“Shelter-in-place” feels like a virus imposed timeout. The whole world is essentially being told “go to your room”. Although it has been implemented to help curb the spread of the virus, a timeout can be good for reflection. It gives us a moment to evaluate and take stock of the situation. It helps us slow down. It provides an opportunity for us to think about our behavior and maybe make some changes.
Since I am a curious person, I’ve decided to use this timeout to think about what the virus is teaching me. Here’s a few things I have learned:
We are all connected
Seeing how fast the virus spread over the entire world sheds a strong light on how connected we all are. And since we are so connected, it has become apparent how our actions can have far reaching consequences. With that knowledge, we can begin to see how every good and kind action has the potential to spread and affect the collective in positive ways.
We are all in this together
Everyone has been affected by this virus, either from the illness itself or by the efforts to slow its spread. The fallout has been enormous. Graduations and weddings have been postponed or cancelled. The stock market is taking a crazy roller coaster ride. Our collective social life has taken a huge hit with bars, restaurants and sporting events all shut down. Even the Olympics have been postponed. No one is immune to the virus or its effects. We are all feeling the pain in some way.
Social distancing sucks
I read a meme that said what an odd time we are living in when to avoid visiting our parents and friends is considered an act of love. Social distancing is hard. My personal space bubble is so much smaller than 6 feet. It takes awareness to stop and not move closer. It goes against my instinct. At this point in time, what I want to give and receive most is a hug–something I cannot do. Social distancing has reinforced how vital human contact is to my well being.
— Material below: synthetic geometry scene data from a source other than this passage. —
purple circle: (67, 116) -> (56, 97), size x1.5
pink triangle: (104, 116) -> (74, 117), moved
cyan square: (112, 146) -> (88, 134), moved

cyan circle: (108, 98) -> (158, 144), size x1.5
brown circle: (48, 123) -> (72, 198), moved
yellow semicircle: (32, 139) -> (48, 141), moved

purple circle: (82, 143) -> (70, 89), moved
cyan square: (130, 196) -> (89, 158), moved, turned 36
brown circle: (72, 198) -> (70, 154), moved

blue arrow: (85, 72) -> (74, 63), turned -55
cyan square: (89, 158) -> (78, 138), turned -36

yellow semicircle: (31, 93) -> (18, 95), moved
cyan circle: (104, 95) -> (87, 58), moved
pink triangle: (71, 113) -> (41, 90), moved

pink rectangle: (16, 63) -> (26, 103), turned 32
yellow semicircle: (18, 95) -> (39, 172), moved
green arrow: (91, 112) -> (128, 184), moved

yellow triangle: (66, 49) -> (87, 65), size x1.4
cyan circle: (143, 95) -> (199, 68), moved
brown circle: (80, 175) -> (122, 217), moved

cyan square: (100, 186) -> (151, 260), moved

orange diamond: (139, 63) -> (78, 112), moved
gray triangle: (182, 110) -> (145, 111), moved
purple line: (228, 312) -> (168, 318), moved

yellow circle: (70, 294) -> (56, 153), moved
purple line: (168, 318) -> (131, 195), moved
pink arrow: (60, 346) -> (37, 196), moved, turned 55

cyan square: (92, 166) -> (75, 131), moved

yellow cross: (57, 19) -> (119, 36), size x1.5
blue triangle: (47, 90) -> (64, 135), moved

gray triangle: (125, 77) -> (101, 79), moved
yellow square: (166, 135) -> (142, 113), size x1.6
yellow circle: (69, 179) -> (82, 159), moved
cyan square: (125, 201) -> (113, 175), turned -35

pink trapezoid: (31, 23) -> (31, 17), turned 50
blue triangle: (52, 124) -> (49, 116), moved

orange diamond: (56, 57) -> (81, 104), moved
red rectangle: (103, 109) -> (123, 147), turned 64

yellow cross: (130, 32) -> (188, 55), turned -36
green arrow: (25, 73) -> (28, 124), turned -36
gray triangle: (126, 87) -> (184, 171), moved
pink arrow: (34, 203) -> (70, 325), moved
Obstacles can inspire creativity
This virus has presented us with many challenges and placed many obstacles in our path. It is encouraging to see businesses and groups coming up with a variety of creative ways to meet the challenge. Many sit-down restaurants and businesses are now offering take-out, curbside pick-up and delivery. Yoga studios are offering virtual yoga sessions. Friends are having zoom dinners and cocktail hours together. Colleges are offering virtual tours. We are finding creative ways around the obstacles this virus has produced
What really matters
With the current state of store shelves, I could joke and say what really matters appears to be toilet paper, rice and puzzles. But what I have noticed are signs of how much the people in our lives matter to us. During this time of physical disconnection, the value of staying emotionally connected has risen. We are finding ways to show how much we care for each other. People are checking in more often with friends, family and neighbors. We are buying groceries for those who are quarantined. Others are making home-made face masks to donate. Families are creating new systems for everyone to help manage household tasks. The care and concern we have for one another is bubbling up and growing.
What I know for sure is that although this virus is tough, we are tougher. We are resilient. We are creative and resourceful. We are kind and generous. The virus may separate us physically but it cannot separate us emotionally.
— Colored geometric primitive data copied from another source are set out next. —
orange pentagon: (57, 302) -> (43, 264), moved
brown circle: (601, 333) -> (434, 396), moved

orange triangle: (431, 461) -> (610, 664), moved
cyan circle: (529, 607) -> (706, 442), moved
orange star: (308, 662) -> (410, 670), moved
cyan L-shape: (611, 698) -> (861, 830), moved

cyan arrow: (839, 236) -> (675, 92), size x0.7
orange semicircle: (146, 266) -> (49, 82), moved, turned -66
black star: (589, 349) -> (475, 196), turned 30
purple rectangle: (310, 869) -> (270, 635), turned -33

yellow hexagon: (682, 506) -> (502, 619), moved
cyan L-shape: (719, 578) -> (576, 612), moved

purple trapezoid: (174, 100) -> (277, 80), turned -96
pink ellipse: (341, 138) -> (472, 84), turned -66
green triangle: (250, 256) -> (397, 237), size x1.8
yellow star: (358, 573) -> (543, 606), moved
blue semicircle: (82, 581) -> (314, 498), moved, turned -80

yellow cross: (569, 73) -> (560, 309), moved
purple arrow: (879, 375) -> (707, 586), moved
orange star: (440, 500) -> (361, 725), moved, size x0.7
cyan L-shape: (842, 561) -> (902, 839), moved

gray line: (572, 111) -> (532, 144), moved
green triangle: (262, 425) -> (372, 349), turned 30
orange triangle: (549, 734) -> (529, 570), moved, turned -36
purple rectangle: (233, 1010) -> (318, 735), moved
The other day, my Dove chocolate wrapper had this message from Grace V. of Ohio,
“After every storm, there is a rainbow no matter how long it takes to show up.”
It may seem far away, but one day, we will be on the other side of the devastating and destructive storm this virus has caused. When the timeout is over and the rainbow arrives, a new normal will be in place. I hope the best of what we have learned will linger.
What are you learning during this virus imposed timeout? I welcome your thoughts and insights.